EXERCISE REQUIREMENTS -> For this exercise, write each entry below out precisely and omit the pictures.

Segment Start: GIVEN ENTRIES

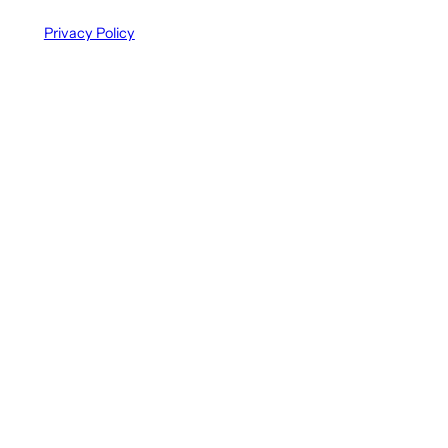
Privacy Policy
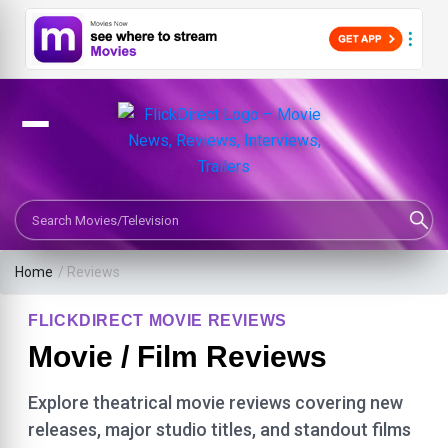
Search Movies or TV Shows
Home
/ Reviews
FLICKDIRECT MOVIE REVIEWS
Movie / Film Reviews
Explore theatrical movie reviews covering new
releases, major studio titles, and standout films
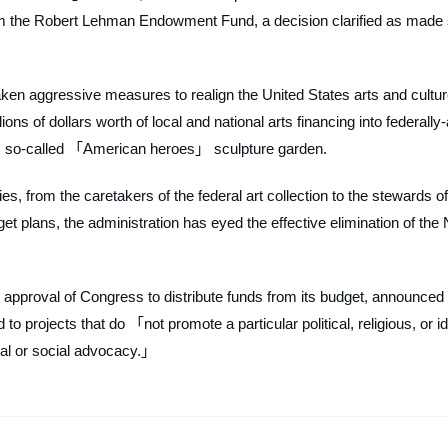
rom the Robert Lehman Endowment Fund, a decision clarified as made
taken aggressive measures to realign the United States arts and cultu
lions of dollars worth of local and national arts financing into federally
』s so-called 「American heroes」 sculpture garden.
s, from the caretakers of the federal art collection to the stewards of
t plans, the administration has eyed the effective elimination of the 
 approval of Congress to distribute funds from its budget, announced 
o projects that do 「not promote a particular political, religious, or i
ical or social advocacy.」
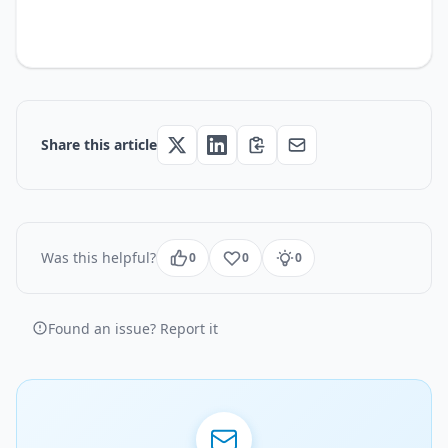
Share this article
Was this helpful?
0
0
0
Found an issue? Report it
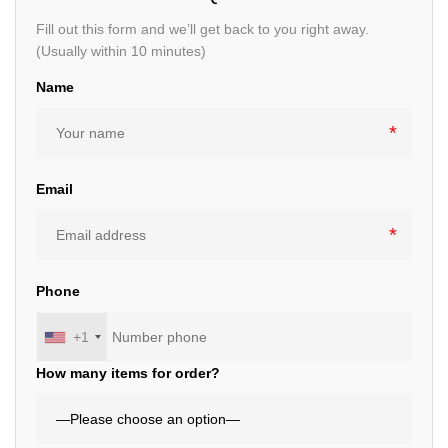
Fill out this form and we’ll get back to you right away.
(Usually within 10 minutes)
Name
Email
Phone
+1
How many items for order?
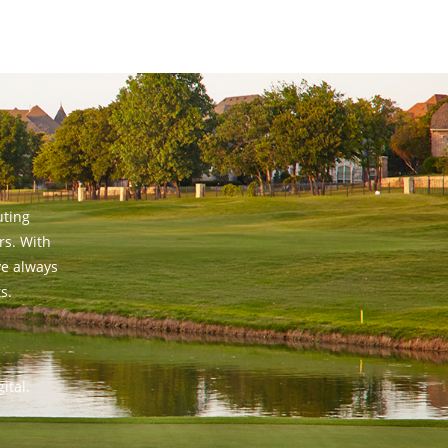
uting
rs. With
ve always
s.
ital.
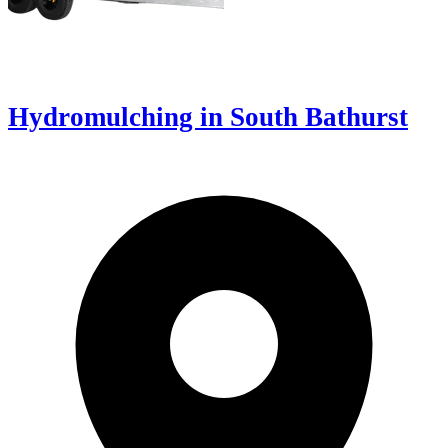
Hydromulching in South Bathurst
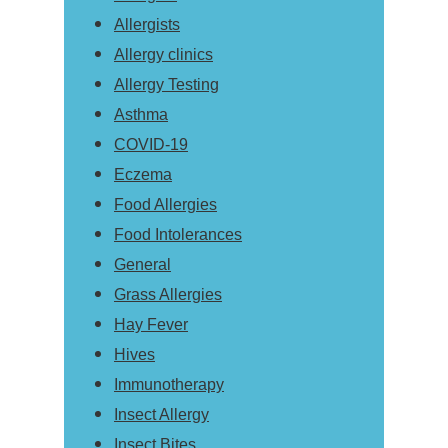
Allergists
Allergy clinics
Allergy Testing
Asthma
COVID-19
Eczema
Food Allergies
Food Intolerances
General
Grass Allergies
Hay Fever
Hives
Immunotherapy
Insect Allergy
Insect Bites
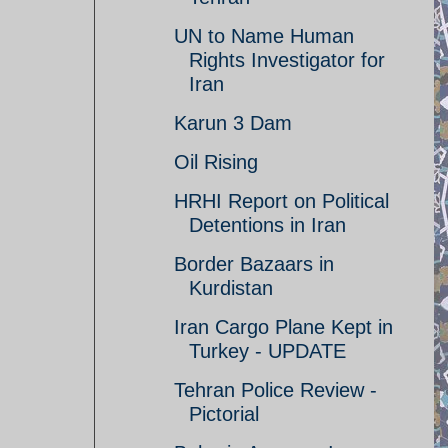
UN to Name Human
Rights Investigator for
Iran
Karun 3 Dam
Oil Rising
HRHI Report on Political
Detentions in Iran
Border Bazaars in
Kurdistan
Iran Cargo Plane Kept in
Turkey - UPDATE
Tehran Police Review -
Pictorial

Segment End: GIVEN ENTRIES

WRITTEN SOLUTION ->
Privacy Policy
Search Movies or TV Shows
Home
/ Reviews
FLICKDIRECT MOVIE REVIEWS
Movie / Film Reviews
Explore theatrical movie reviews covering new
releases, major studio titles, and standout films
rom the Robert Lehman Endowment Fund, a decision clarified as made
taken aggressive measures to realign the United States arts and cultu
lions of dollars worth of local and national arts financing into federally
』s so-called 「American heroes」 sculpture garden.
s, from the caretakers of the federal art collection to the stewards of
t plans, the administration has eyed the effective elimination of the 
 approval of Congress to distribute funds from its budget, announced 
o projects that do 「not promote a particular political, religious, or i
ical or social advocacy.」
Share this article
Was this helpful?
0
0
0
Found an issue? Report it
Fill out this form and we’ll get back to you right away.
(Usually within 10 minutes)
Name
Email
Phone
+1
How many items for order?
uting
rs. With
ve always
s.
ital.
Hydromulching in South Bathurst
Allergists
Allergy clinics
Allergy Testing
Asthma
COVID-19
Eczema
Food Allergies
Food Intolerances
General
Grass Allergies
Hay Fever
Hives
Immunotherapy
Insect Allergy
Insect Bites
UN to Name Human
Rights Investigator for
Iran
Karun 3 Dam
Oil Rising
HRHI Report on Political
Detentions in Iran
Border Bazaars in
Kurdistan
Iran Cargo Plane Kept in
Turkey - UPDATE
Tehran Police Review -
Pictorial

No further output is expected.